Describe HOK’s involvement with the U.S. Resiliency Council.

HOK is a founding member of the U.S. Resiliency Council, which is seeking to improve the understanding of structural design for resilience by implementing rating systems that describe the performance of buildings during natural disasters such as earthquakes.

Much of the general public believes that meeting building codes makes a structure earthquake-proof. In reality, the code intent is that a building should be life safe in the event of an earthquake. This means that occupants can safely exit the building but structural and nonstructural damage may make the building uneconomical to repair. The 2011 earthquake in Christchurch, New Zealand, is a good example. Though many of the buildings were life safe, an assessment after the disaster reported that roughly 70 percent of the city’s central business district had to be torn down and rebuilt.

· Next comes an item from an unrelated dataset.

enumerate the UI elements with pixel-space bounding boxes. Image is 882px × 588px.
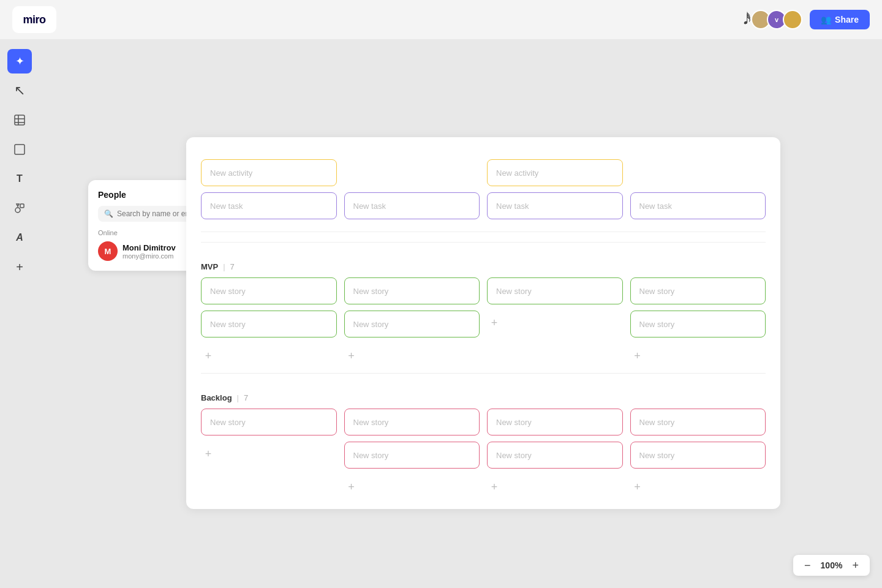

HOK is a leader in resilient design. The USRC’s new rating system goes a step beyond building codes, looking at the performance of a building in three dimensions: safety, damage and recovery. This is a new tool that we can use with our clients to document the contributions of their projects to developing more resilient communities.

Do you have advice for young engineers?

Learn the art and science of engineering in your first few years. Develop technical depth in several areas that interest you. Don’t just do what people tell you to do. Ask lots of questions to know exactly what you’re doing and why. Asking and understanding why often leads to innovation.